Trataba de convencerme a mí mismo tanto como intentaba convencerla a ella.
—¿Estás completamente seguro de que estás bien? Me muero si te hice daño.
Respondí:
—Obviamente fue un poco humillante, pero verte así... uffff, dios mío. Fue lo más sexy que vi en mi vida.
Su preocupación se convirtió en sonrisa:
—Me cogió tan bien, Fer. No sabía, yo. Nunca supe que podía ser así.
Esas palabras dolieron, pero al mismo tiempo, me sentí verdaderamente feliz de que ella pudiera experimentarlo.
—Te quiero —conseguí decir.
—Dios mío, Fer, te quiero muchísimo. —Me agarró y me besó. Sentí que mi pija se movía en los pantalones enchastrados, excitado de nuevo por enésima vez en la noche. Empecé a desabrocharme el cinturón, desesperado por cogerme a mi esposa. Justo cuando estaba a punto de bajarme el cierre, sentí la conocida sensación de dos manos grandes agarrándome los hombros.
—Tranquilo ahí, campeón —se rió Gastón entre dientes—. Podés reclamarla más tarde.

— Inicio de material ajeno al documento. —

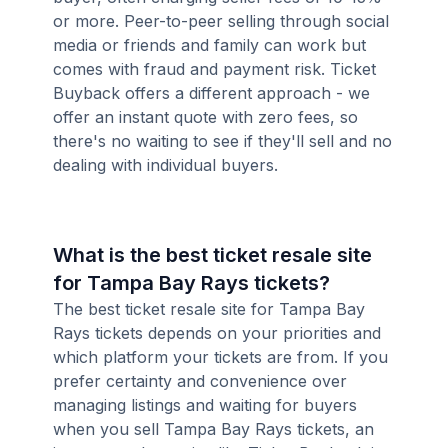
or more. Peer-to-peer selling through social
media or friends and family can work but
comes with fraud and payment risk. Ticket
Buyback offers a different approach - we
offer an instant quote with zero fees, so
there's no waiting to see if they'll sell and no
dealing with individual buyers.
What is the best ticket resale site
for Tampa Bay Rays tickets?
The best ticket resale site for Tampa Bay
Rays tickets depends on your priorities and
which platform your tickets are from. If you
prefer certainty and convenience over
managing listings and waiting for buyers
when you sell Tampa Bay Rays tickets, an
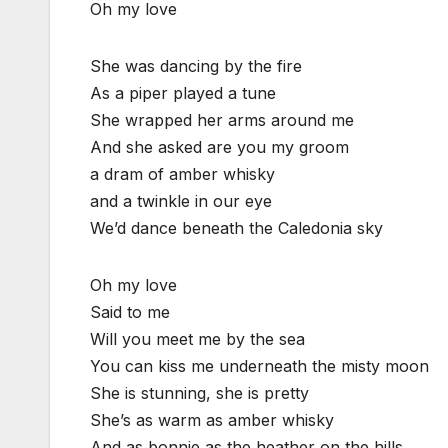
Oh my love
She was dancing by the fire
As a piper played a tune
She wrapped her arms around me
And she asked are you my groom
a dram of amber whisky
and a twinkle in our eye
We’d dance beneath the Caledonia sky
Oh my love
Said to me
Will you meet me by the sea
You can kiss me underneath the misty moon
She is stunning, she is pretty
She’s as warm as amber whisky
And as bonnie as the heather on the hills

Pero en esta habitación de hotel operamos bajo la ley natural.
—¿La ley natural...? —pregunté abrochándome el cinturón.
—Sí, nene. El de la pija grande se coge a la chica.

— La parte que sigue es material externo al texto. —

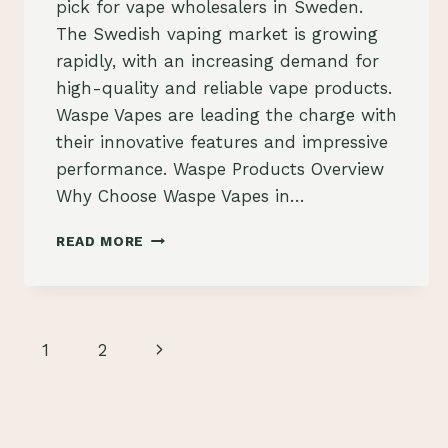
pick for vape wholesalers in Sweden.
The Swedish vaping market is growing
rapidly, with an increasing demand for
high-quality and reliable vape products.
Waspe Vapes are leading the charge with
their innovative features and impressive
performance. Waspe Products Overview
Why Choose Waspe Vapes in…
WASPE
READ MORE
VAPES:
THE
PREFERRED
PICK
FOR
Page
Next
1
2
VAPE
WHOLESALERS
navigation
Page
IN
SWEDEN
–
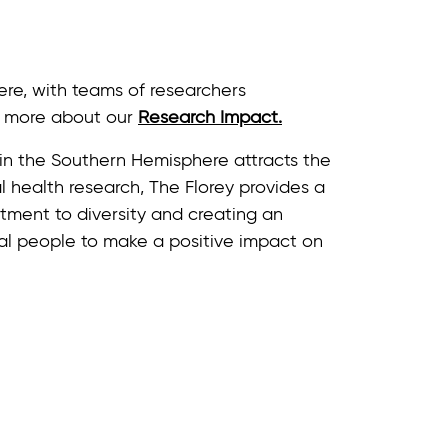
ere, with teams of researchers
rn more about our
Research Impact.
e in the Southern Hemisphere attracts the
 health research, The Florey provides a
ment to diversity and creating an
al people to make a positive impact on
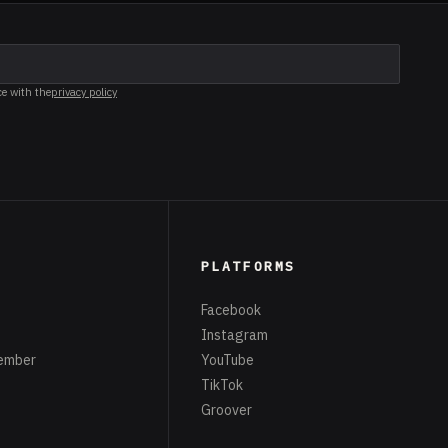
ce with the
privacy policy
PLATFORMS
Facebook
Instagram
ember
YouTube
TikTok
Groover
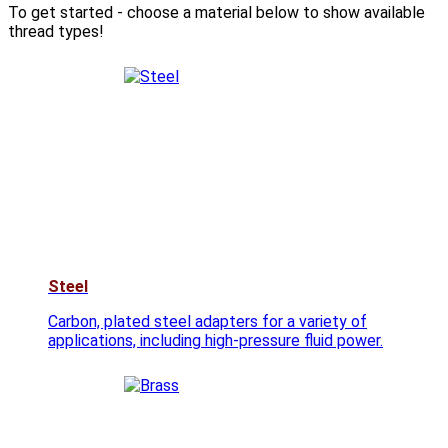
To get started - choose a material below to show available
thread types!
Steel
Carbon, plated steel adapters for a variety of
applications, including high-pressure fluid power.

Me alejó suavemente de la cama y me guió hacia la puerta del dormitorio. Miré hacia atrás una última vez mientras me acompañaba a salir. Mantuve contacto visual con mi hermosa esposa desnuda, que me miraba ensimismada. Sus ojos gritaban muchas cosas:
- “Perdón”.
- “Gracias”.
- “Te quiero”.
Vi todo eso y más en sus ojos. Pero, sobre todo, vi la atracción magnética hacia su nuevo macho, su dueño, tan dotado y dominante, y supe en lo más profundo de mi ser que mi amor no deseaba otra cosa que volver a sentir su pija adentro.
—Me gustaría algo de privacidad para el segundo round, Fer. Sos bienvenido a quedarte por acá. —La voz de Gastón sonó extrañamente amable.
La puerta se cerró detrás de mí. Oí cómo pasaba el cerrojo, y nunca antes un sonido había resonado con una derrota tan humillante.
Sin embargo, me quedé en el salón durante toda la noche. Me dormía y me despertaba entre el sueño y la excitación. Mis sueños eran los sonidos de gemidos, de cuerpos chocando y de mi esposa gritando su nombre.